[TASK DIRECTIONS] Quote the data below in full, please, without altering anything.
BEGIN DATASET
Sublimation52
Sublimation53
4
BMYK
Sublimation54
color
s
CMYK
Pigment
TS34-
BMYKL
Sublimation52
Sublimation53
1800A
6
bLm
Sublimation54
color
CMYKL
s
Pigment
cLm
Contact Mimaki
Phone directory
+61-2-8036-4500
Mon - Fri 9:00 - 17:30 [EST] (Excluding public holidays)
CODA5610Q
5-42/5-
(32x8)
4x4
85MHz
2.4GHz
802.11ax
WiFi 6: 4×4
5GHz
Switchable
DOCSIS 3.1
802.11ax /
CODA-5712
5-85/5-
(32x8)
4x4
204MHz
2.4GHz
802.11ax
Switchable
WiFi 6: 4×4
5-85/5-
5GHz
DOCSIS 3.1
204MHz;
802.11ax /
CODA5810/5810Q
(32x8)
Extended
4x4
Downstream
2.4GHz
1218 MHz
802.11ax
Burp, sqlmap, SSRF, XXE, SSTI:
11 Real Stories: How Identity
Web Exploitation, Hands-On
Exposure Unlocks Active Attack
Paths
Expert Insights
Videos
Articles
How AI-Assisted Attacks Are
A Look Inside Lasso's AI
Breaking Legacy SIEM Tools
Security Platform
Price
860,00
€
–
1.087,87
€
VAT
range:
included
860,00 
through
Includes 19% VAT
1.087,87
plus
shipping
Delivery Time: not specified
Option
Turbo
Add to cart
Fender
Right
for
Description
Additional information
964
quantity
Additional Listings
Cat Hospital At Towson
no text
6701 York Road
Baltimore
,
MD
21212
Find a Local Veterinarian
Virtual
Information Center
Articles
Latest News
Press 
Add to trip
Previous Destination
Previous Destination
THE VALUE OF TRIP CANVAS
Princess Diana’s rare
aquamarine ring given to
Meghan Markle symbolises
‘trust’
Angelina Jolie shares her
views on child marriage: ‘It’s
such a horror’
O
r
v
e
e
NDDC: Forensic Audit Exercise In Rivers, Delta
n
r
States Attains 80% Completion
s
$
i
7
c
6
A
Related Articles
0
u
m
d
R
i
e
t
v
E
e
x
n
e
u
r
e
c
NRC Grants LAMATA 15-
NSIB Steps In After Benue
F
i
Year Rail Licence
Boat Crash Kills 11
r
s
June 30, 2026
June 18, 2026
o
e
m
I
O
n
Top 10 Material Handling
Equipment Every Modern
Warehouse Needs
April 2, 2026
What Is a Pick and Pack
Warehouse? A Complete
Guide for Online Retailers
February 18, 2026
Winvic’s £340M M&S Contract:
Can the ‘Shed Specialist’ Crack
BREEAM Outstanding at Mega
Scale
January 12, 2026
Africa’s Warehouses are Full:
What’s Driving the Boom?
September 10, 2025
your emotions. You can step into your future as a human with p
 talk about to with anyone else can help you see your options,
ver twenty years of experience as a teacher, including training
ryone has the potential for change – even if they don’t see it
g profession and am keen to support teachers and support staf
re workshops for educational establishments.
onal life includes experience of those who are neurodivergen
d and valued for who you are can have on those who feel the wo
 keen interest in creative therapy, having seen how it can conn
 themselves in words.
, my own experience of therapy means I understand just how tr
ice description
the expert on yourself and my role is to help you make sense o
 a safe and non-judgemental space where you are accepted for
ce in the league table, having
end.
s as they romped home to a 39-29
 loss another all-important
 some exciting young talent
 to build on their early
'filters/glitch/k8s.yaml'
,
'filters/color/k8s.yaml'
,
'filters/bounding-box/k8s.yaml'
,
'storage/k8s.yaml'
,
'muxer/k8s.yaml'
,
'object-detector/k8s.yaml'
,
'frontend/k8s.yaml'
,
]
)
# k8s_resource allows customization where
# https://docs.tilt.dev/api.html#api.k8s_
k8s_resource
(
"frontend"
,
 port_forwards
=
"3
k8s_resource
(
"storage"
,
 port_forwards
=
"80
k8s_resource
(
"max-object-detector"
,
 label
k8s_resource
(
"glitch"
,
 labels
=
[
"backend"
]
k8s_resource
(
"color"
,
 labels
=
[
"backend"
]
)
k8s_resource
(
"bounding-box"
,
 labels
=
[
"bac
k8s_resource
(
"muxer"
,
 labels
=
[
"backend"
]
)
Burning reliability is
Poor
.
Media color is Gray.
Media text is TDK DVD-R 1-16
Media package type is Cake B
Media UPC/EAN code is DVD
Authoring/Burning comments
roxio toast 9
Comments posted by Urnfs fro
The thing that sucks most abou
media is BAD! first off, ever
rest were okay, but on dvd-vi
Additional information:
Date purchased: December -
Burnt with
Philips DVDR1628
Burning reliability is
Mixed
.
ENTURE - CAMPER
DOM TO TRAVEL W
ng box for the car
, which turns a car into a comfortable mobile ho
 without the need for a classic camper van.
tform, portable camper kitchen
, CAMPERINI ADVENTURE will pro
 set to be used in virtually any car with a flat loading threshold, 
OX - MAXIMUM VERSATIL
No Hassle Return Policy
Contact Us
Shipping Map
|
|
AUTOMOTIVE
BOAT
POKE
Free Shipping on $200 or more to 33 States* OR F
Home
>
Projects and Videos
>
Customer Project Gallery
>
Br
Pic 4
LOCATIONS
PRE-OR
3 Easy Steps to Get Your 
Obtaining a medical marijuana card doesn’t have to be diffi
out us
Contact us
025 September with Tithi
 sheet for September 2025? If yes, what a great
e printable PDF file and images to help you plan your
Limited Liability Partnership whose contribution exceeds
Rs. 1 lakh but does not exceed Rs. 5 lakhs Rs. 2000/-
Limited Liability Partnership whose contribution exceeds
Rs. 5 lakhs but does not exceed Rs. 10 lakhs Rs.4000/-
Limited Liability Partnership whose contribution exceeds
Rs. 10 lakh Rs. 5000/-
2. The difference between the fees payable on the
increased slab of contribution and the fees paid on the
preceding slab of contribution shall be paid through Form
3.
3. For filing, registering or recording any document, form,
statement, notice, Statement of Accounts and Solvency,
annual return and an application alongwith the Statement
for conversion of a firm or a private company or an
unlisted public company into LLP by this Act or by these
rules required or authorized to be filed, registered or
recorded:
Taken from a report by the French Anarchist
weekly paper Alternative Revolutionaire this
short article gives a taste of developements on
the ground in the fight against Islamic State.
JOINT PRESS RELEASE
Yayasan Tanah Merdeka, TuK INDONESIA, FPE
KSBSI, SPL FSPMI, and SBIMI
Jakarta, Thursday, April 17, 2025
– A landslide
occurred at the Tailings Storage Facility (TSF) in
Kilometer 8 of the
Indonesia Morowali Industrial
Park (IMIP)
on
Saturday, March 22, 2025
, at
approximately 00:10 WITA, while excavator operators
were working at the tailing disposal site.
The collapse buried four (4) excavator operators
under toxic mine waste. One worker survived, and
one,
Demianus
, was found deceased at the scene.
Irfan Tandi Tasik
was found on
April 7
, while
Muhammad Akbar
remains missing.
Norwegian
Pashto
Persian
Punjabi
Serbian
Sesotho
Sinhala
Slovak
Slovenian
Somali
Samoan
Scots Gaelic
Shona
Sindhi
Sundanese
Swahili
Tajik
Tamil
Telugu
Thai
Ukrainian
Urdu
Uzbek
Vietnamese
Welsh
END DATASET
[EXERCISE OUTPUT]
Sublimation52
Sublimation53
4
BMYK
Sublimation54
color
s
CMYK
Pigment
TS34-
BMYKL
Sublimation52
Sublimation53
1800A
6
bLm
Sublimation54
color
CMYKL
s
Pigment
cLm
Contact Mimaki
Phone directory
+61-2-8036-4500
Mon - Fri 9:00 - 17:30 [EST] (Excluding public holidays)
CODA5610Q
5-42/5-
(32x8)
4x4
85MHz
2.4GHz
802.11ax
WiFi 6: 4×4
5GHz
Switchable
DOCSIS 3.1
802.11ax /
CODA-5712
5-85/5-
(32x8)
4x4
204MHz
2.4GHz
802.11ax
Switchable
WiFi 6: 4×4
5-85/5-
5GHz
DOCSIS 3.1
204MHz;
802.11ax /
CODA5810/5810Q
(32x8)
Extended
4x4
Downstream
2.4GHz
1218 MHz
802.11ax
Burp, sqlmap, SSRF, XXE, SSTI:
11 Real Stories: How Identity
Web Exploitation, Hands-On
Exposure Unlocks Active Attack
Paths
Expert Insights
Videos
Articles
How AI-Assisted Attacks Are
A Look Inside Lasso's AI
Breaking Legacy SIEM Tools
Security Platform
Price
860,00
€
–
1.087,87
€
VAT
range:
included
860,00 
through
Includes 19% VAT
1.087,87
plus
shipping
Delivery Time: not specified
Option
Turbo
Add to cart
Fender
Right
for
Description
Additional information
964
quantity
Additional Listings
Cat Hospital At Towson
no text
6701 York Road
Baltimore
,
MD
21212
Find a Local Veterinarian
Virtual
Information Center
Articles
Latest News
Press 
Add to trip
Previous Destination
Previous Destination
THE VALUE OF TRIP CANVAS
Princess Diana’s rare
aquamarine ring given to
Meghan Markle symbolises
‘trust’
Angelina Jolie shares her
views on child marriage: ‘It’s
such a horror’
O
r
v
e
e
NDDC: Forensic Audit Exercise In Rivers, Delta
n
r
States Attains 80% Completion
s
$
i
7
c
6
A
Related Articles
0
u
m
d
R
i
e
t
v
E
e
x
n
e
u
r
e
c
NRC Grants LAMATA 15-
NSIB Steps In After Benue
F
i
Year Rail Licence
Boat Crash Kills 11
r
s
June 30, 2026
June 18, 2026
o
e
m
I
O
n
Top 10 Material Handling
Equipment Every Modern
Warehouse Needs
April 2, 2026
What Is a Pick and Pack
Warehouse? A Complete
Guide for Online Retailers
February 18, 2026
Winvic’s £340M M&S Contract:
Can the ‘Shed Specialist’ Crack
BREEAM Outstanding at Mega
Scale
January 12, 2026
Africa’s Warehouses are Full:
What’s Driving the Boom?
September 10, 2025
your emotions. You can step into your future as a human with p
 talk about to with anyone else can help you see your options,
ver twenty years of experience as a teacher, including training
ryone has the potential for change – even if they don’t see it
g profession and am keen to support teachers and support staf
re workshops for educational establishments.
onal life includes experience of those who are neurodivergen
d and valued for who you are can have on those who feel the wo
 keen interest in creative therapy, having seen how it can conn
 themselves in words.
, my own experience of therapy means I understand just how tr
ice description
the expert on yourself and my role is to help you make sense o
 a safe and non-judgemental space where you are accepted for
ce in the league table, having
end.
s as they romped home to a 39-29
 loss another all-important
 some exciting young talent
 to build on their early
'filters/glitch/k8s.yaml'
,
'filters/color/k8s.yaml'
,
'filters/bounding-box/k8s.yaml'
,
'storage/k8s.yaml'
,
'muxer/k8s.yaml'
,
'object-detector/k8s.yaml'
,
'frontend/k8s.yaml'
,
]
)
# k8s_resource allows customization where
# https://docs.tilt.dev/api.html#api.k8s_
k8s_resource
(
"frontend"
,
 port_forwards
=
"3
k8s_resource
(
"storage"
,
 port_forwards
=
"80
k8s_resource
(
"max-object-detector"
,
 label
k8s_resource
(
"glitch"
,
 labels
=
[
"backend"
]
k8s_resource
(
"color"
,
 labels
=
[
"backend"
]
)
k8s_resource
(
"bounding-box"
,
 labels
=
[
"bac
k8s_resource
(
"muxer"
,
 labels
=
[
"backend"
]
)
Burning reliability is
Poor
.
Media color is Gray.
Media text is TDK DVD-R 1-16
Media package type is Cake B
Media UPC/EAN code is DVD
Authoring/Burning comments
roxio toast 9
Comments posted by Urnfs fro
The thing that sucks most abou
media is BAD! first off, ever
rest were okay, but on dvd-vi
Additional information:
Date purchased: December -
Burnt with
Philips DVDR1628
Burning reliability is
Mixed
.
ENTURE - CAMPER
DOM TO TRAVEL W
ng box for the car
, which turns a car into a comfortable mobile ho
 without the need for a classic camper van.
tform, portable camper kitchen
, CAMPERINI ADVENTURE will pro
 set to be used in virtually any car with a flat loading threshold, 
OX - MAXIMUM VERSATIL
No Hassle Return Policy
Contact Us
Shipping Map
|
|
AUTOMOTIVE
BOAT
POKE
Free Shipping on $200 or more to 33 States* OR F
Home
>
Projects and Videos
>
Customer Project Gallery
>
Br
Pic 4
LOCATIONS
PRE-OR
3 Easy Steps to Get Your 
Obtaining a medical marijuana card doesn’t have to be diffi
out us
Contact us
025 September with Tithi
 sheet for September 2025? If yes, what a great
e printable PDF file and images to help you plan your
Limited Liability Partnership whose contribution exceeds
Rs. 1 lakh but does not exceed Rs. 5 lakhs Rs. 2000/-
Limited Liability Partnership whose contribution exceeds
Rs. 5 lakhs but does not exceed Rs. 10 lakhs Rs.4000/-
Limited Liability Partnership whose contribution exceeds
Rs. 10 lakh Rs. 5000/-
2. The difference between the fees payable on the
increased slab of contribution and the fees paid on the
preceding slab of contribution shall be paid through Form
3.
3. For filing, registering or recording any document, form,
statement, notice, Statement of Accounts and Solvency,
annual return and an application alongwith the Statement
for conversion of a firm or a private company or an
unlisted public company into LLP by this Act or by these
rules required or authorized to be filed, registered or
recorded:
Taken from a report by the French Anarchist
weekly paper Alternative Revolutionaire this
short article gives a taste of developements on
the ground in the fight against Islamic State.
JOINT PRESS RELEASE
Yayasan Tanah Merdeka, TuK INDONESIA, FPE
KSBSI, SPL FSPMI, and SBIMI
Jakarta, Thursday, April 17, 2025
– A landslide
occurred at the Tailings Storage Facility (TSF) in
Kilometer 8 of the
Indonesia Morowali Industrial
Park (IMIP)
on
Saturday, March 22, 2025
, at
approximately 00:10 WITA, while excavator operators
were working at the tailing disposal site.
The collapse buried four (4) excavator operators
under toxic mine waste. One worker survived, and
one,
Demianus
, was found deceased at the scene.
Irfan Tandi Tasik
was found on
April 7
, while
Muhammad Akbar
remains missing.
Norwegian
Pashto
Persian
Punjabi
Serbian
Sesotho
Sinhala
Slovak
Slovenian
Somali
Samoan
Scots Gaelic
Shona
Sindhi
Sundanese
Swahili
Tajik
Tamil
Telugu
Thai
Ukrainian
Urdu
Uzbek
Vietnamese
Welsh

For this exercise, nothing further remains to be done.